Of course, one danger of joining Murphy is that things can go wrong in test code just as easily as they can go wrong in the code under test.

For this reason, rcutorture provides the rcutorture.object_debug module parameter that verifies that the code checking for double call_rcu() invocations is working properly. In addition, the rcutorture.stall_cpu module parameter and friends may be used to force RCU CPU stall warning messages of various types.

The rcutorture tests of more fundamental RCU properties may be enabled by using the rcutorture.torture_type module parameter. For example, rcutorture.torture_type=busted selects a broken RCU implementation, which may also be selected using the BUSTED scenario. Either way, rcutorture had jolly well better complain about too-short grace periods. In addition, rcutorture.torture_type=busted_srcud forces rcutorture to run compound readers against SRCU, which does not support this notion. In this case also, rcutorture had better complain about too-short grace periods for these compound readers. The rcutorture.leakpointer module parameter tests the CONFIG_RCU_STRICT_GRACE_PERIOD Kconfig option's ability to detect pointers leaked from RCU read-side critical sections. Finally, the rcutorture tests of RCU priority boosting can themselves be tested by using the BUSTED-BOOST scenario, which must then complain about priority-boosting failures.

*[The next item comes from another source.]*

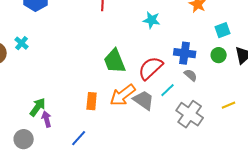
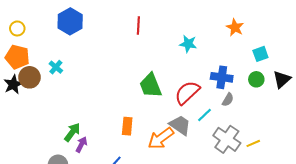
gray semicircle: (191, 75) -> (228, 100), turned 80
orange arrow: (123, 95) -> (161, 138), moved
yellow line: (229, 105) -> (253, 143), moved
purple arrow: (47, 119) -> (81, 144), turned 42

Additional unscheduled tests of rcutorture testing are of course provided by bugs in RCU itself. Perhaps these are rare examples of Murphy working against himself, but they normally do not feel that way at the time!

Enlisting Darwin

Those who are willing to consider the possibility that natural selection applies to non-living objects might do well to consider validation such as that provided by rcutorture to be a selection function. Now, some developers might object to the thought that their carefully created changes are random mutations, but the sad fact is that long experience has often supported that view.

With this in mind, a good validation suite will select against bugs, resulting in robust software, right?

Wrong.

You see, bugs are a form of software. An undesirable form, perhaps, but a form nevertheless. Bugs will therefore adapt to any fixed validation suite and accumulate in your software, degrading its robustness. This means that any bugs located by end users must also be considered bugs against the validation suite, which after all failed to find those bugs. Modifying the validation suite to successfully find those bugs is therefore important, as is independent efforts to make the validation suite more capable. The hope is that modifying the test suite will make it more difficult for bugs to adapt to it.

In short, the price of robust software is eternal test development.